Kernel dies when classifying test set and saving result

Has anyone encountered the issue that the notebook kernel just dies when trying run the last block to classify test set? This is really frustrating because it also clears our trained network and hours of work is completely gone…
If anyone knows how to resolve it, it’s much appreciated. Thanks!

Yeah this happens to me too, specifically it’s when it’s processing training set data between 222,000 and 223,000.

Might be one bad example or something in the test set that’s killing the kernel.

@ryantheisen @gold_piggy

Here’s the error message:

"terminate called after throwing an instance of ‘cv::Exception’
what(): OpenCV(3.4.2) /home/travis/build/dmlc/mxnet-distro/deps/opencv-3.4.2/modules/imgcodecs/src/loadsave.cpp:737 error: (-215:Assertion failed) !buf.empty()&& buf.isContinuous() in function ‘imdecode_’

Aborted (core dumped)"

Found the file in question: it’s test file “223065.png”, We’ll probably just have to guess a random prediction for this one

EDIT: More issues at 223066, 223067. I think the test set got screwed up past 223065, please fix the test set

EDIT 2: It’s not a test set problem, nvm. Perhaps an mxnet bug? Other people don’t have issues with the same test set on the kaggle challenge.
@ryantheisen @gold_piggy @smolix @mli

Same problem here, stuck for nearly two days. I think it is probably because of the memory limitation. When use AWS, everything seems fine(until now).

I think a possible solution is to break up the saving parts so that it appends to submission.csv one batch at a time. Haven’t fully tested this out yet because I’m re-training my model:(

Doesn’t work, I tried doing that and it will consistently crash after 223065. Tried starting from 224000, still crashes.

It’s not a memory limitation, I htop’d the system it was running on and there was like 50 GB RAM free at crash, and 6GB free on the GPU at crash.

Seems to be an issue in MXNET Gluon, similar to this:

Hey, were you running on GPU? Did it run through the last cell successfully before?

I did not enter into any issue after running through all the notebook…

Yes, running on GPU. The crash occurs before the data is even loaded onto the GPU, however. It’s from the test_iter loading the image and applying the transforms.

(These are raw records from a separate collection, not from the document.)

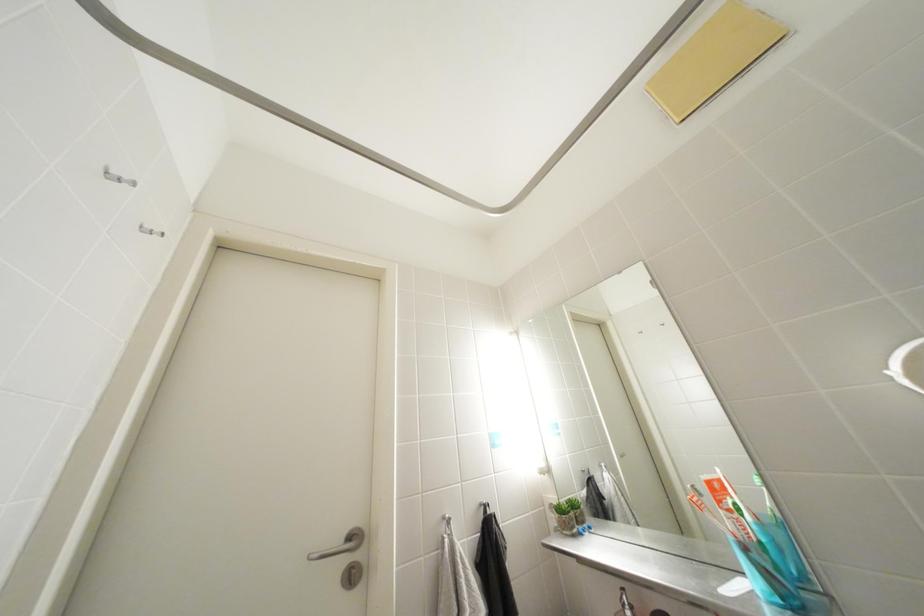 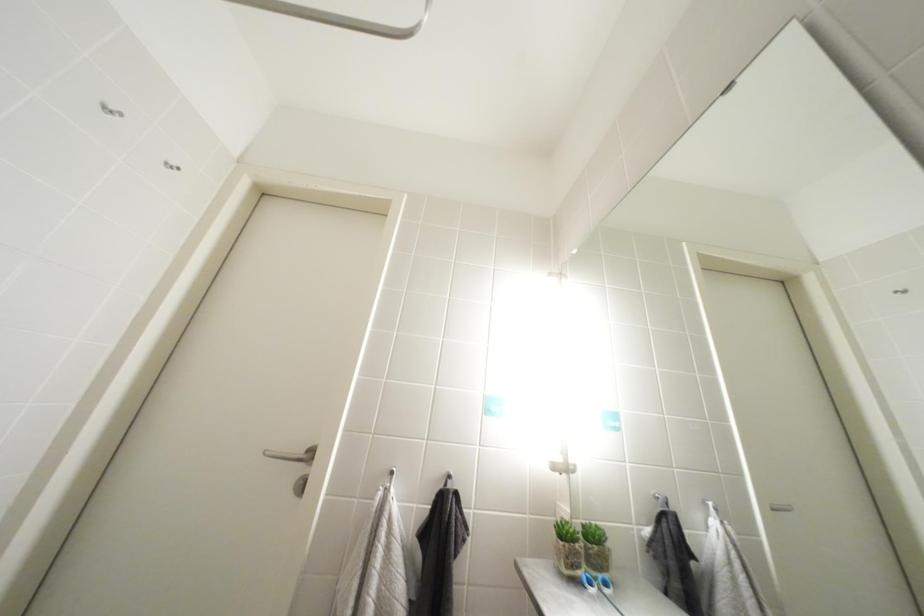 Based on the photo, what movement of the cameraman would produce the second image?

The cameraman walked toward right, forward. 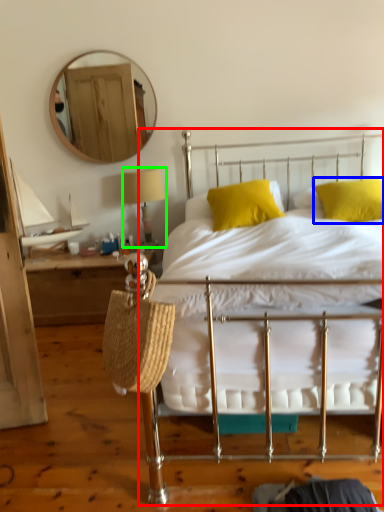 Question: Considering the real-world distances, which object is farthest from bed (highlighted by a red box)? pillow (highlighted by a blue box) or table lamp (highlighted by a green box)?

Choices:
 (A) pillow
 (B) table lamp

Answer: (B) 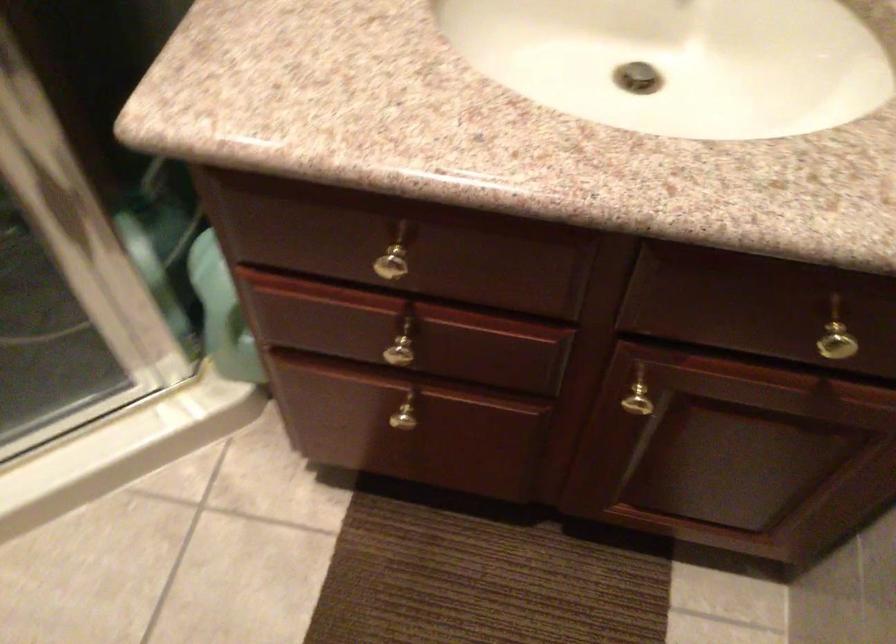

@gold_piggy I was running on GPU and mine crashed at 227328. I tried to save the result from each batch one at a time, but as @jesbu1 pointed out, it did not work.

Not sure what you mean by “run through the last cell successfully before”. If you mean by the original code, it runs on the tiny demo dataset so there isn’t any issue.

Can you email me code producing the error so I can see if I get the same on my machine?

Found a fix:

Install pytorch from here: pytorch.org

replace transform_test with

import torch import torchvision.transforms as transforms import torchvision transform_test = transforms.Compose([transforms.ToTensor(), transforms.Normalize([0.4914, 0.4822, 0.4465], [0.2023, 0.1994, 0.2010]) ])

Replace test_ds with
test_ds = torchvision.datasets.ImageFolder('PATH-TO-FILES, transform=transform_test_torch)

Replace test_iter with
test_iter = torch.utils.data.DataLoader(test_ds, batch_size = batch_size, shuffle=False,)

In the last block, make the first two lines of the for loop through test_iter this:

for X, _ in test_iter: X = nd.array(X.numpy())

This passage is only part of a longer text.